Transcribed page contents
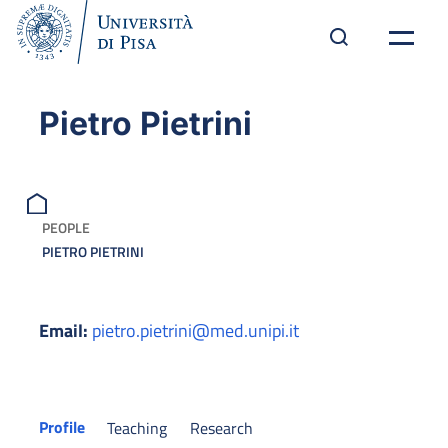
Pietro Pietrini
PEOPLE
PIETRO PIETRINI
Email:
pietro.pietrini@med.unipi.it
Profile
Teaching
Research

--- Task prompt ---
Set the entries down again exactly. Do not include the images.

--- Exercise result ---
Pietro Pietrini
PEOPLE
PIETRO PIETRINI
Email:
pietro.pietrini@med.unipi.it
Profile
Teaching
Research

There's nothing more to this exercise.